What is being asked - Exclude the images and transcribe the entries below precisely.

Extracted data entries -
□ □ □ □ □

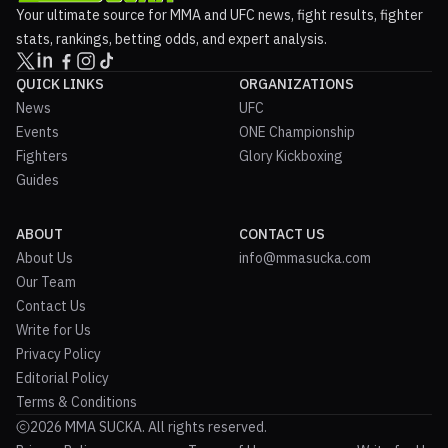
Your ultimate source for MMA and UFC news, fight results, fighter
stats, rankings, betting odds, and expert analysis.
QUICK LINKS
ORGANIZATIONS
News
UFC
Events
ONE Championship
Fighters
Glory Kickboxing
Guides
ABOUT
CONTACT US
About Us
info@mmasucka.com
Our Team
Contact Us
Write for Us
Privacy Policy
Editorial Policy
Terms & Conditions
2026 MMA SUCKA. All rights reserved.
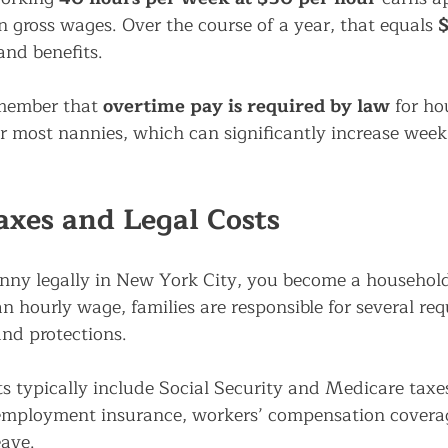
in gross wages. Over the course of a year, that equals 
$
and benefits.
emember that 
overtime pay is required by law
 for h
r most nannies, which can significantly increase week
xes and Legal Costs
ny legally in New York City, you become a household
n hourly wage, families are responsible for several req
nd protections.
s typically include Social Security and Medicare taxes
mployment insurance, workers’ compensation coverag
eave.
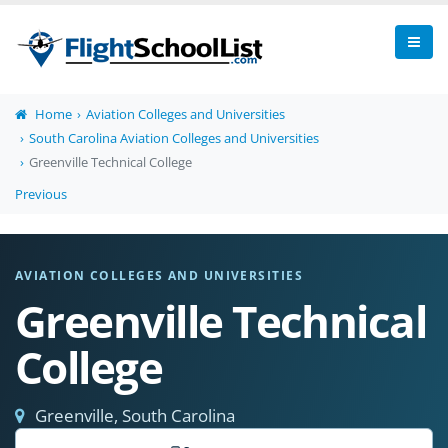
Home
Aviation Colleges and Universities
South Carolina Aviation Colleges and Universities
Greenville Technical College
Previous
AVIATION COLLEGES AND UNIVERSITIES
Greenville Technical
College
Greenville, South Carolina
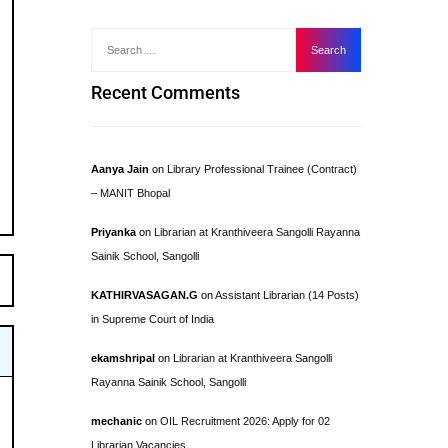
Recent Comments
Aanya Jain
on
Library Professional Trainee (Contract)
– MANIT Bhopal
Priyanka
on
Librarian at Kranthiveera Sangolli Rayanna
Sainik School, Sangolli
KATHIRVASAGAN.G
on
Assistant Librarian (14 Posts)
in Supreme Court of India
ekamshripal
on
Librarian at Kranthiveera Sangolli
Rayanna Sainik School, Sangolli
mechanic
on
OIL Recruitment 2026: Apply for 02
Librarian Vacancies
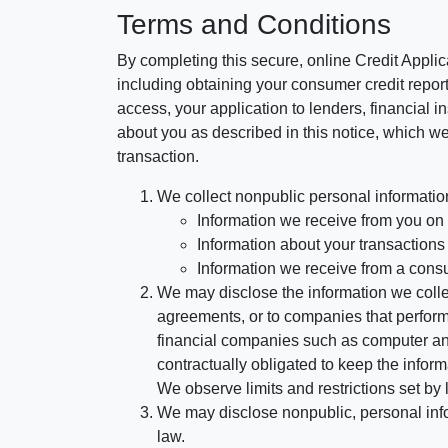
Terms and Conditions
By completing this secure, online Credit Applic
including obtaining your consumer credit report
access, your application to lenders, financial in
about you as described in this notice, which we 
transaction.
We collect nonpublic personal informatio
Information we receive from you on a
Information about your transactions w
Information we receive from a cons
We may disclose the information we collect
agreements, or to companies that perform
financial companies such as computer an
contractually obligated to keep the infor
We observe limits and restrictions set by l
We may disclose nonpublic, personal infor
law.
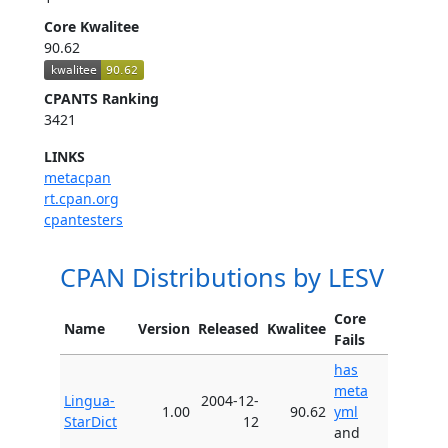
Core Kwalitee
90.62
CPANTS Ranking
3421
LINKS
metacpan
rt.cpan.org
cpantesters
CPAN Distributions by LESV
Core
Name
Version
Released
Kwalitee
Fails
has
meta
Lingua-
2004-12-
1.00
90.62
yml
StarDict
12
and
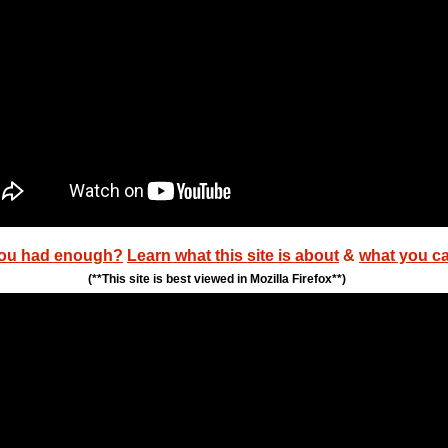
ou had enough?
Learn what this site is about
&
what you c
(**This site is best viewed in Mozilla Firefox**)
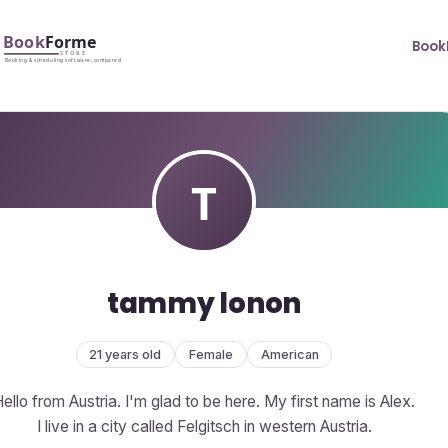
Book
tammy lonon
21 years old
Female
American
ello from Austria. I'm glad to be here. My first name is Alex.
I live in a city called Felgitsch in western Austria.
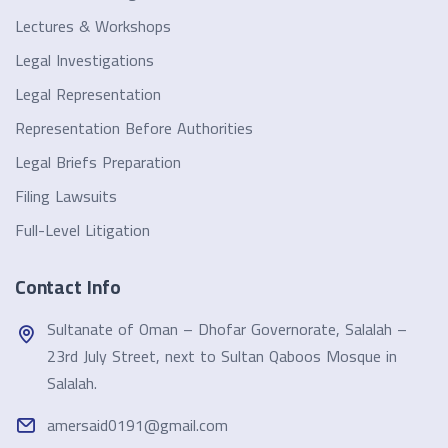
Lectures & Workshops
Legal Investigations
Legal Representation
Representation Before Authorities
Legal Briefs Preparation
Filing Lawsuits
Full-Level Litigation
Contact Info
Sultanate of Oman – Dhofar Governorate, Salalah –
23rd July Street, next to Sultan Qaboos Mosque in
Salalah.
amersaid0191@gmail.com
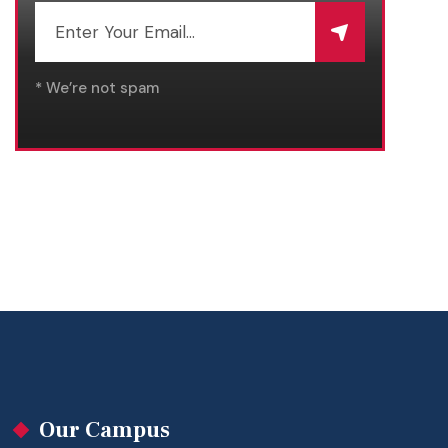
* We’re not spam
Our Campus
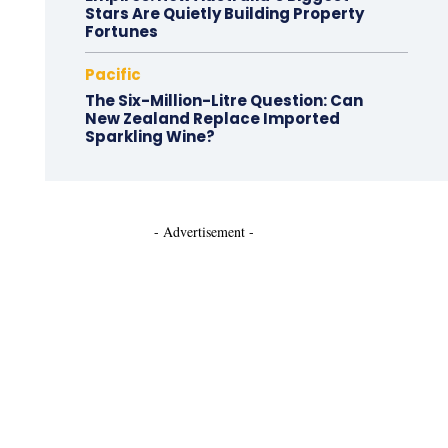
Stars Are Quietly Building Property
Fortunes
Pacific
The Six-Million-Litre Question: Can
New Zealand Replace Imported
Sparkling Wine?
- Advertisement -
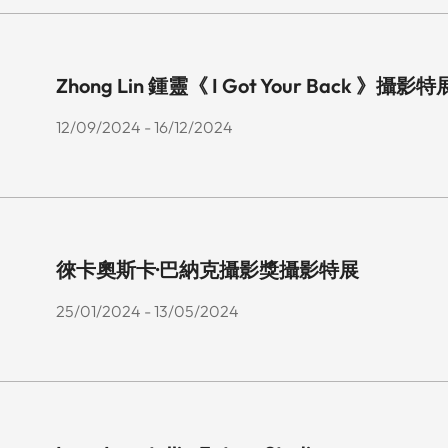
Zhong Lin 鍾靈《 I Got Your Back 》攝影特
12/09/2024 - 16/12/2024
徠卡奧斯卡·巴納克攝影獎攝影特展
25/01/2024 - 13/05/2024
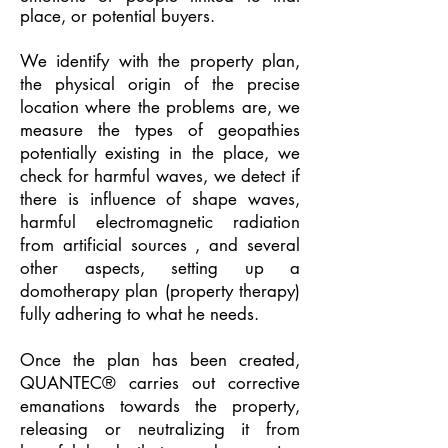
place, or potential buyers.
We identify with the property plan,
the physical origin of the precise
location where the problems are, we
measure the types of geopathies
potentially existing in the place, we
check for harmful waves, we detect if
there is influence of shape waves,
harmful electromagnetic radiation
from artificial sources , and several
other aspects, setting up a
domotherapy plan (property therapy)
fully adhering to what he needs.
Once the plan has been created,
QUANTEC® carries out corrective
emanations towards the property,
releasing or neutralizing it from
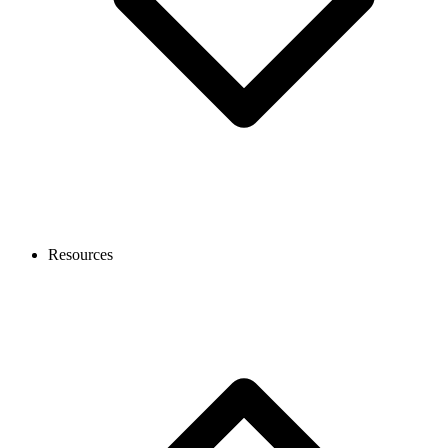
Resources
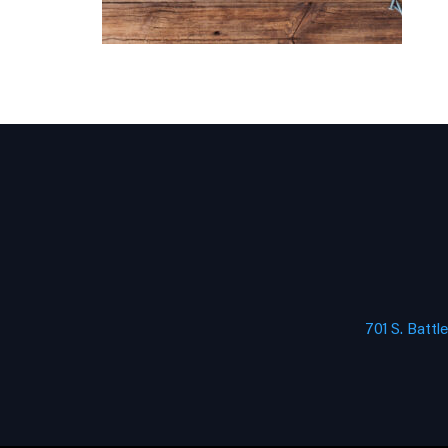
701 S. Battl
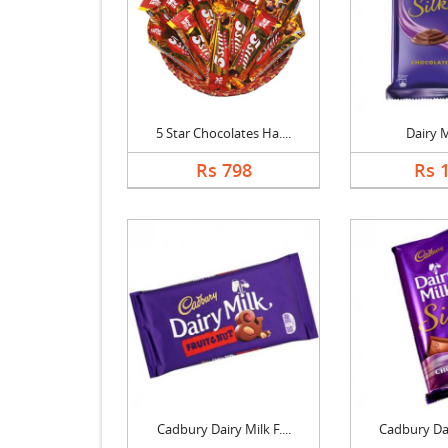
5 Star Chocolates Ha....
Dairy M
Rs 798
Rs 
Cadbury Dairy Milk F....
Cadbury Dair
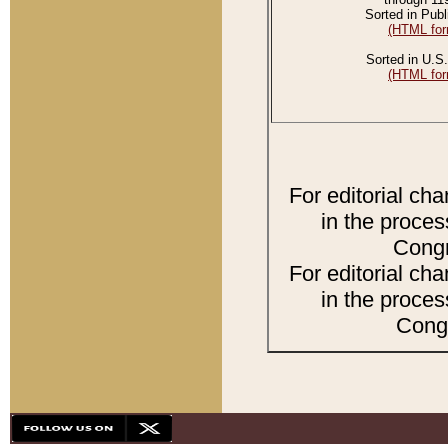
Sorted in Publ
(HTML for
Sorted in U.S.
(HTML for
For editorial ch
in the proces
Congr
For editorial ch
in the proces
Congr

□ □ □ □ □

Task result -
Your ultimate source for MMA and UFC news, fight results, fighter
stats, rankings, betting odds, and expert analysis.
QUICK LINKS
ORGANIZATIONS
News
UFC
Events
ONE Championship
Fighters
Glory Kickboxing
Guides
ABOUT
CONTACT US
About Us
info@mmasucka.com
Our Team
Contact Us
Write for Us
Privacy Policy
Editorial Policy
Terms & Conditions
2026 MMA SUCKA. All rights reserved.
in gross wages. Over the course of a year, that equals 
$
and benefits.
emember that 
overtime pay is required by law
 for h
r most nannies, which can significantly increase week
xes and Legal Costs
ny legally in New York City, you become a household
n hourly wage, families are responsible for several req
nd protections.
s typically include Social Security and Medicare taxes
mployment insurance, workers’ compensation coverag
eave.
Home
Aviation Colleges and Universities
South Carolina Aviation Colleges and Universities
Greenville Technical College
Previous
AVIATION COLLEGES AND UNIVERSITIES
Greenville Technical
College
Greenville, South Carolina
Recent Comments
Aanya Jain
on
Library Professional Trainee (Contract)
– MANIT Bhopal
Priyanka
on
Librarian at Kranthiveera Sangolli Rayanna
Sainik School, Sangolli
KATHIRVASAGAN.G
on
Assistant Librarian (14 Posts)
in Supreme Court of India
ekamshripal
on
Librarian at Kranthiveera Sangolli
Rayanna Sainik School, Sangolli
mechanic
on
OIL Recruitment 2026: Apply for 02
Librarian Vacancies
Terms and Conditions
By completing this secure, online Credit Applic
including obtaining your consumer credit report
access, your application to lenders, financial in
about you as described in this notice, which we 
transaction.
We collect nonpublic personal informatio
Information we receive from you on a
Information about your transactions w
Information we receive from a cons
We may disclose the information we collect
agreements, or to companies that perform
financial companies such as computer an
contractually obligated to keep the infor
We observe limits and restrictions set by l
We may disclose nonpublic, personal infor
law.
Core Kwalitee
90.62
CPANTS Ranking
3421
LINKS
metacpan
rt.cpan.org
cpantesters
CPAN Distributions by LESV
Core
Name
Version
Released
Kwalitee
Fails
has
meta
Lingua-
2004-12-
1.00
90.62
yml
StarDict
12
and
ou had enough?
Learn what this site is about
&
what you c
(**This site is best viewed in Mozilla Firefox**)
Book
tammy lonon
21 years old
Female
American
ello from Austria. I'm glad to be here. My first name is Alex.
I live in a city called Felgitsch in western Austria.
Lectures & Workshops
Legal Investigations
Legal Representation
Representation Before Authorities
Legal Briefs Preparation
Filing Lawsuits
Full-Level Litigation
Contact Info
Sultanate of Oman – Dhofar Governorate, Salalah –
23rd July Street, next to Sultan Qaboos Mosque in
Salalah.
amersaid0191@gmail.com
* We’re not spam
Our Campus
Stars Are Quietly Building Property
Fortunes
Pacific
The Six-Million-Litre Question: Can
New Zealand Replace Imported
Sparkling Wine?
- Advertisement -
Zhong Lin 鍾靈《 I Got Your Back 》攝影特
12/09/2024 - 16/12/2024
徠卡奧斯卡·巴納克攝影獎攝影特展
25/01/2024 - 13/05/2024
place, or potential buyers.
We identify with the property plan,
the physical origin of the precise
location where the problems are, we
measure the types of geopathies
potentially existing in the place, we
check for harmful waves, we detect if
there is influence of shape waves,
harmful electromagnetic radiation
from artificial sources , and several
other aspects, setting up a
domotherapy plan (property therapy)
fully adhering to what he needs.
Once the plan has been created,
QUANTEC® carries out corrective
emanations towards the property,
releasing or neutralizing it from
Resources
701 S. Battl
5 Star Chocolates Ha....
Dairy M
Rs 798
Rs 
Cadbury Dairy Milk F....
Cadbury Dair
Sorted in Publ
(HTML for
Sorted in U.S.
(HTML for
For editorial ch
in the proces
Congr
For editorial ch
in the proces
Congr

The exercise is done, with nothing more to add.